In sharp contrast, the Commons public services select committee, chaired by the Labour MP Giles Radice, in a report this week at least attempts to grapple with the most far-reaching questions raised by Scott: what are the limits of ministerial responsibility, and how to hold the executive to account? In particular, it seeks to update the doctrine unambiguously set out by Gladstone in 1879: "In every free state, for every public act, someone must be responsible; and the question is, who shall it be? The British constitution answers: `The minister and the minister exclusively'."

It is a commonplace among most modern politicians that this no longer works quite literally. In today's system of government, after all, a minister simply can't know everything that goes on in his department. And that was part of the ministers' defence in the case of arms to Iraq: they didn't tell Parliament the truth because they didn't always know what their civil servants were doing. But this leaves an accountability black hole, lucidly identified by the Radice report: "If when things go wrong, it is held that ministers are not to blame because they did not (knowingly) mislead Parliament and civil servants are not to blame because they acted as servants of ministers, then the unsatisfactory outcome is that nobody is to blame."
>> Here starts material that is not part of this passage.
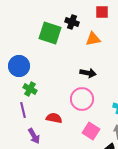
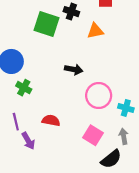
black arrow: (88, 73) -> (74, 69), moved
pink circle: (82, 99) -> (99, 96), moved
purple line: (23, 110) -> (16, 122), moved

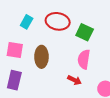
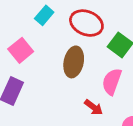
pink square: (15, 50) -> (21, 50), turned 30
brown ellipse: (41, 57) -> (74, 62), moved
The inescapable subtext of the Radice report is that MPs have been almost wilfully supine in dealing with this problem. Scott accepted that ministers couldn't be held responsible for matters they knew nothing about; but added that the quid pro quo was that they had to disclose fully the information that Parliament needs to decide who was responsible. And this, of course, ministers are unwilling to do, especially if full disclosure would suggest that they are not quite as blameless as they claim. Which makes the idea that the executive is fully accountable to Parliament one of the bigger lies at the heart of our political system.
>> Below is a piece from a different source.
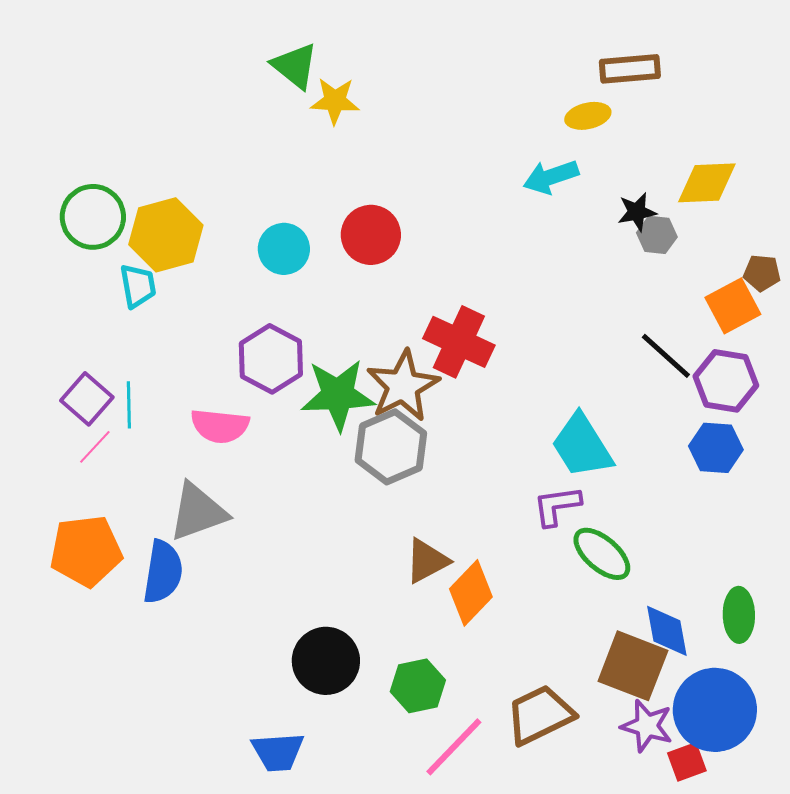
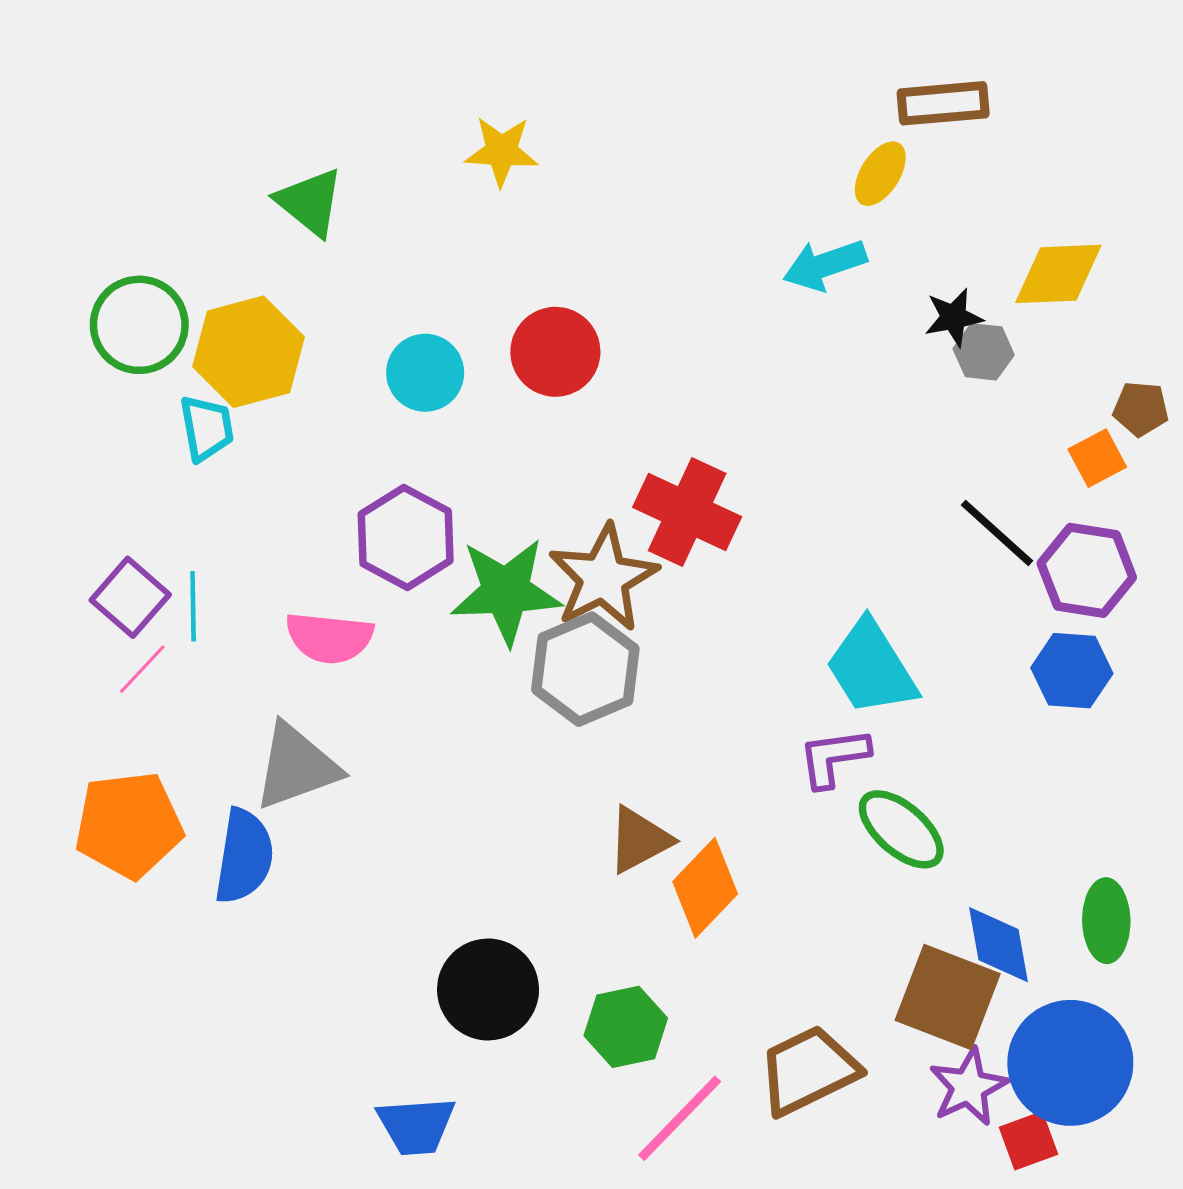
green triangle: (295, 66) -> (310, 202), moved
yellow ellipse: (588, 116) -> (880, 174), turned -45
orange square: (733, 306) -> (1097, 458), size x0.7
purple star: (647, 726) -> (969, 1087), turned 30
The Radice committee has at least tried to pose the question of how to change that within the British constitution. Here, unlike the United States, there is no clear separation between the executive and the legislature, and the government has a built-in parliamentary majority.
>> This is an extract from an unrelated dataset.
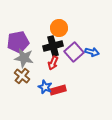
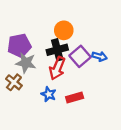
red arrow: (53, 63) -> (57, 68), size x1.5
brown cross: (22, 76) -> (14, 82), moved
red rectangle: (58, 90) -> (75, 97), moved

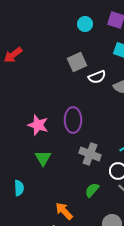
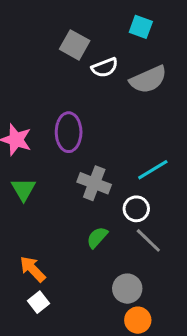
gray square: (77, 62) -> (75, 45), turned -36
orange arrow: (64, 211) -> (33, 269), moved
Potentially, as the report recognises, the sharpest instruments for holding the executive to account are select committees. But the committees are themselves closely under the patronage of party managers. It is not just that the governing party has a majority on all the most important ones; it is also that the whips have the most influence in determining who sits on them. The history of the select committees is littered with examples of government obstruction.

Take as a recent example the trade and industry committee's investigation into whether Jonathan Aitken, the Tory MP and BMARC director, knew whether the company was selling naval cannon to Iran. The committee was denied access to classified intelligence documents. It remarked on this in its final report, but it didn't bother to complain publicly at the time, when it might have made a difference. It found no evidence against Mr Aitken.

Nor should one assume that Labour-dominated committees would behave any differently. Indeed, any temptation among Labour MPs to agitate for reform now is bound to be tempered by the prospect of a Blair government. The truth is that Parliament as a watchdog has been muzzled by a conspiracy between ministers and wannabe ministers, which together means the large majority of MPs on both sides of the House. Mr Radice's committee makes some limited but sensible suggestions, including greater powers for select committees. But will they happen? Backbench MPs collectively, and across party boundaries, have proven themselves jolly good at mass revolts over their own pay packets. They have shown precious little desire to act in the same way to strengthen their powers over the executive.

Unless MPs, like the movers and shakers on US Congressional committees, start to regard a backbench career as at least as worthwhile as that of the junior minister for paper clips and widgets, that is unlikely to change. And until it does, the modern answer to Gladstone's question of 1879 will continue to be a resounding: "Not me, Guv."